**WHAT TO DO**
Look at the entries below and reproduce them exactly.

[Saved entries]

########

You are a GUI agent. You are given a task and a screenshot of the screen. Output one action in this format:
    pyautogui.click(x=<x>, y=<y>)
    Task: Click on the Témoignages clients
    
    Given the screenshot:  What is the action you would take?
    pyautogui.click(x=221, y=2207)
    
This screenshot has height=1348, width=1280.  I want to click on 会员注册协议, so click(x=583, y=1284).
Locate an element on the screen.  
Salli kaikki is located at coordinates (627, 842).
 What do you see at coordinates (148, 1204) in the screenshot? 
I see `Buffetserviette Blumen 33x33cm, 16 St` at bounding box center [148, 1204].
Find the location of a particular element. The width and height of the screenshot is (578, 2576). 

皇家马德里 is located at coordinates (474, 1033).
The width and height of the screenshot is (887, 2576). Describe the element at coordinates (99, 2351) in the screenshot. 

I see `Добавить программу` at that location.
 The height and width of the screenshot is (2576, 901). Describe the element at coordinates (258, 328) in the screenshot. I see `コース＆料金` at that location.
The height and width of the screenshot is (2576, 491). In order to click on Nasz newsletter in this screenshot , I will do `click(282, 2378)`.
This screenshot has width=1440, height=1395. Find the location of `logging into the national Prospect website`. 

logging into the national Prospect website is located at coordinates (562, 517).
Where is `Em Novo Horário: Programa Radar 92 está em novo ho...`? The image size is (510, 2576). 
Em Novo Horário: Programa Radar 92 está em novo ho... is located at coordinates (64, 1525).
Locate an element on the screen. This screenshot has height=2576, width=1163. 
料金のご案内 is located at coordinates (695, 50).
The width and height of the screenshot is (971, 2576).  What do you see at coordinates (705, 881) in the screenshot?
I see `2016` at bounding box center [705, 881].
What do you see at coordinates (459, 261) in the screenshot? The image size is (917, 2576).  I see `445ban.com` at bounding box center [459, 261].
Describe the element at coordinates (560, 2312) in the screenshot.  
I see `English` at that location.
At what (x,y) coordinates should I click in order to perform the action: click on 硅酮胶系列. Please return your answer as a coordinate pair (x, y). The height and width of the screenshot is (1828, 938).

########

**RESPONSE TO THIS TASK**
You are a GUI agent. You are given a task and a screenshot of the screen. Output one action in this format:
    pyautogui.click(x=<x>, y=<y>)
    Task: Click on the Témoignages clients
    
    Given the screenshot:  What is the action you would take?
    pyautogui.click(x=221, y=2207)
    
This screenshot has height=1348, width=1280.  I want to click on 会员注册协议, so click(x=583, y=1284).
Locate an element on the screen.  
Salli kaikki is located at coordinates (627, 842).
 What do you see at coordinates (148, 1204) in the screenshot? 
I see `Buffetserviette Blumen 33x33cm, 16 St` at bounding box center [148, 1204].
Find the location of a particular element. The width and height of the screenshot is (578, 2576). 

皇家马德里 is located at coordinates (474, 1033).
The width and height of the screenshot is (887, 2576). Describe the element at coordinates (99, 2351) in the screenshot. 

I see `Добавить программу` at that location.
 The height and width of the screenshot is (2576, 901). Describe the element at coordinates (258, 328) in the screenshot. I see `コース＆料金` at that location.
The height and width of the screenshot is (2576, 491). In order to click on Nasz newsletter in this screenshot , I will do `click(282, 2378)`.
This screenshot has width=1440, height=1395. Find the location of `logging into the national Prospect website`. 

logging into the national Prospect website is located at coordinates (562, 517).
Where is `Em Novo Horário: Programa Radar 92 está em novo ho...`? The image size is (510, 2576). 
Em Novo Horário: Programa Radar 92 está em novo ho... is located at coordinates (64, 1525).
Locate an element on the screen. This screenshot has height=2576, width=1163. 
料金のご案内 is located at coordinates (695, 50).
The width and height of the screenshot is (971, 2576).  What do you see at coordinates (705, 881) in the screenshot?
I see `2016` at bounding box center [705, 881].
What do you see at coordinates (459, 261) in the screenshot? The image size is (917, 2576).  I see `445ban.com` at bounding box center [459, 261].
Describe the element at coordinates (560, 2312) in the screenshot.  
I see `English` at that location.
At what (x,y) coordinates should I click in order to perform the action: click on 硅酮胶系列. Please return your answer as a coordinate pair (x, y). The height and width of the screenshot is (1828, 938).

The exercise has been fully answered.